* **Data section**:
· · ·

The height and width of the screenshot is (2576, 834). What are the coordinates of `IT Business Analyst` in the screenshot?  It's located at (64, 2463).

· · ·

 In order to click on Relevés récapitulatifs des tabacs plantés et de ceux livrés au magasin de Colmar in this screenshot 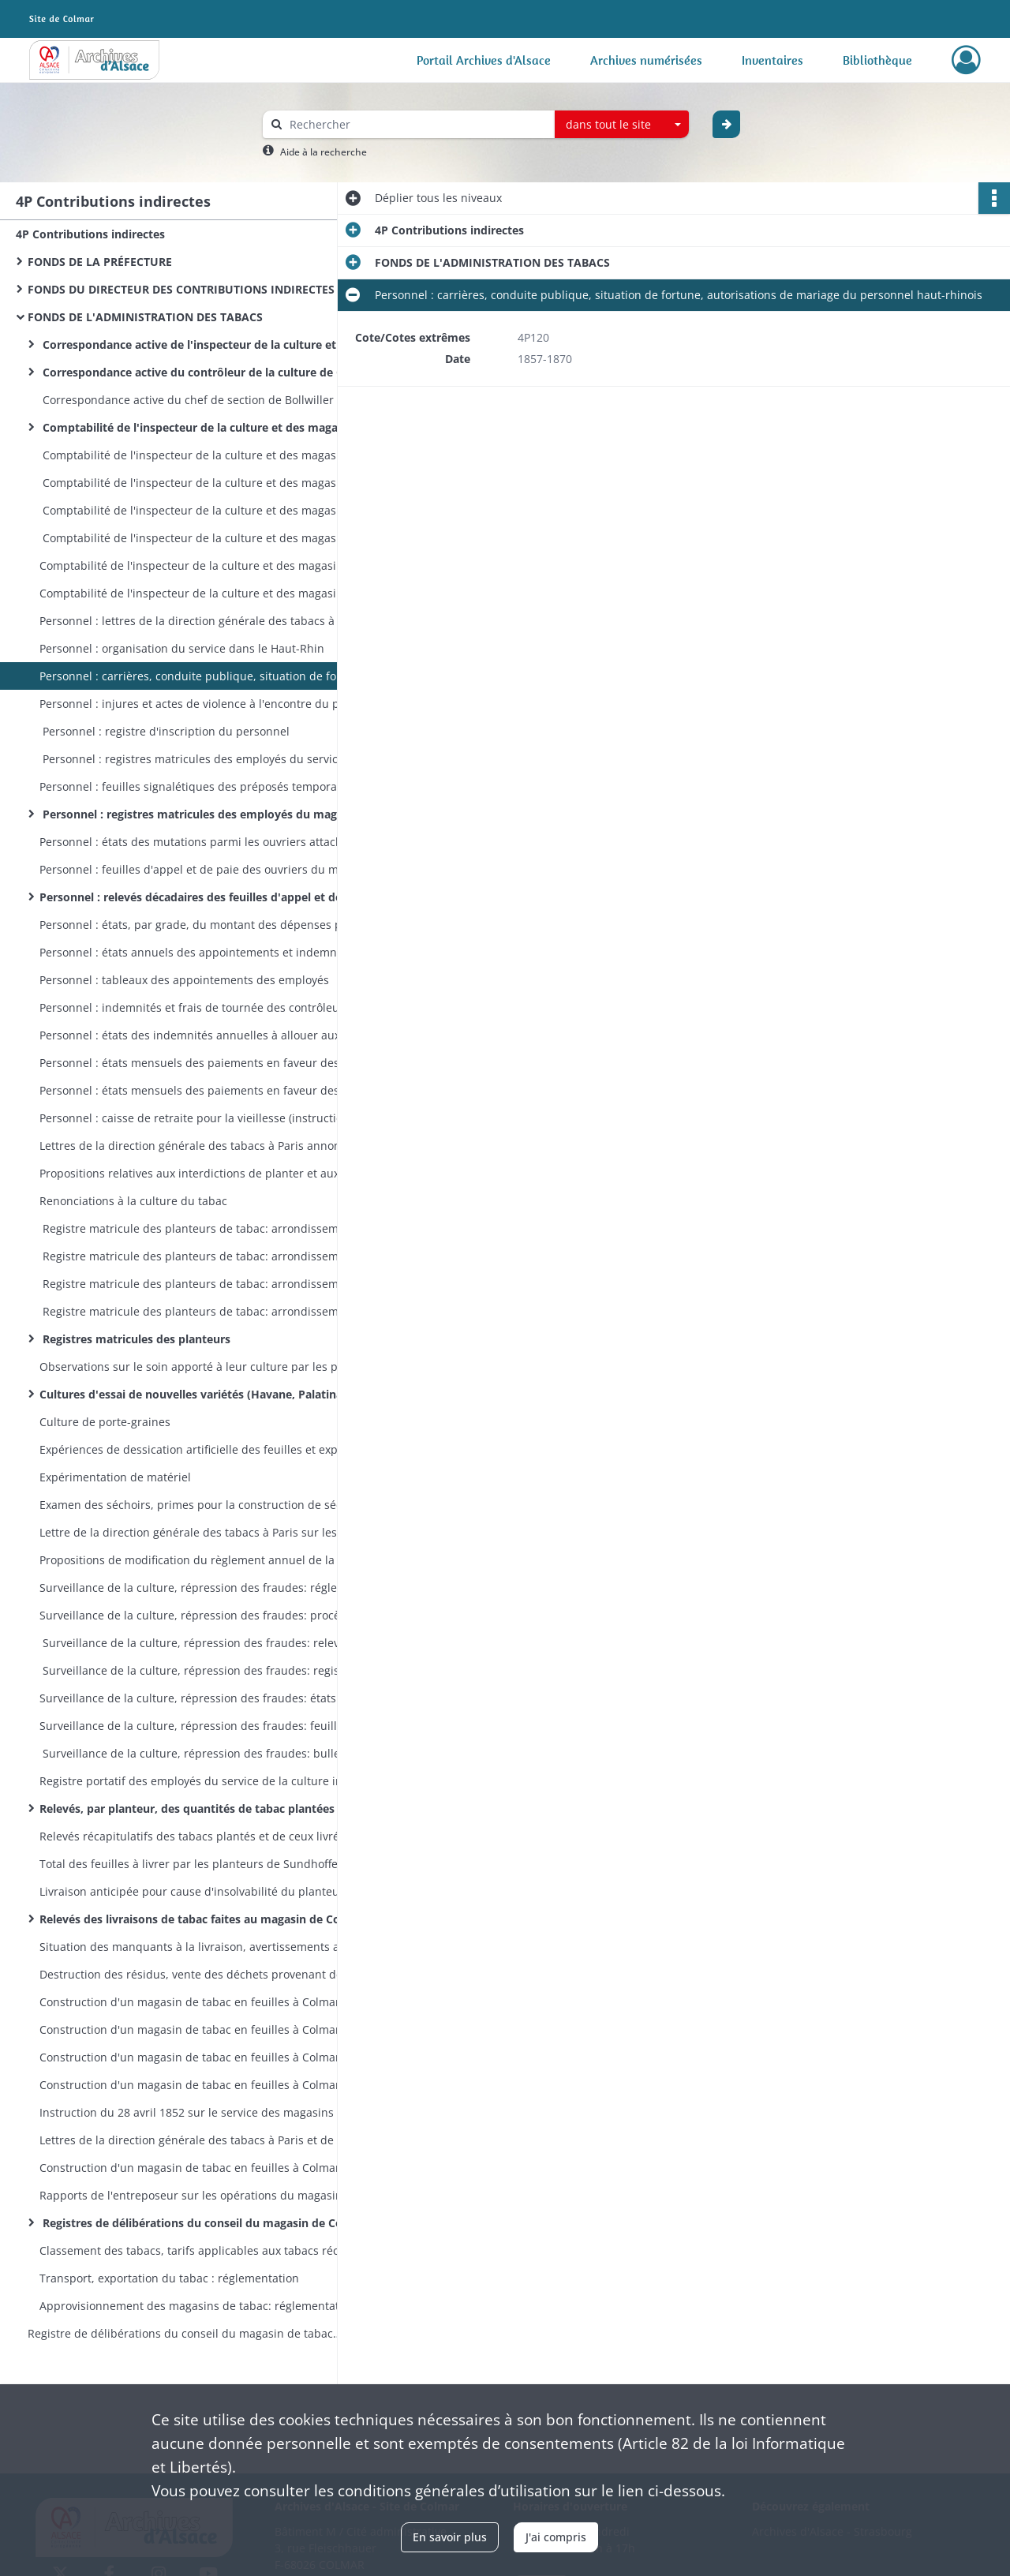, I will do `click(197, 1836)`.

· · ·

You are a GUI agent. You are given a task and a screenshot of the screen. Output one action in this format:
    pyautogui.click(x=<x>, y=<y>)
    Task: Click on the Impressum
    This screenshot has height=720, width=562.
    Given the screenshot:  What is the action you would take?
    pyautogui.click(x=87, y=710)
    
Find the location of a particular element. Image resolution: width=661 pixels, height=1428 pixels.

· · ·

* **What you should do**: There is a line with "This screenshot has" and a line with "Find the location" above. Copy exactly those two lines and all lines between them, with nothing else.

* **The answer**:
    This screenshot has height=720, width=562.
    Given the screenshot:  What is the action you would take?
    pyautogui.click(x=87, y=710)
    
Find the location of a particular element. Image resolution: width=661 pixels, height=1428 pixels.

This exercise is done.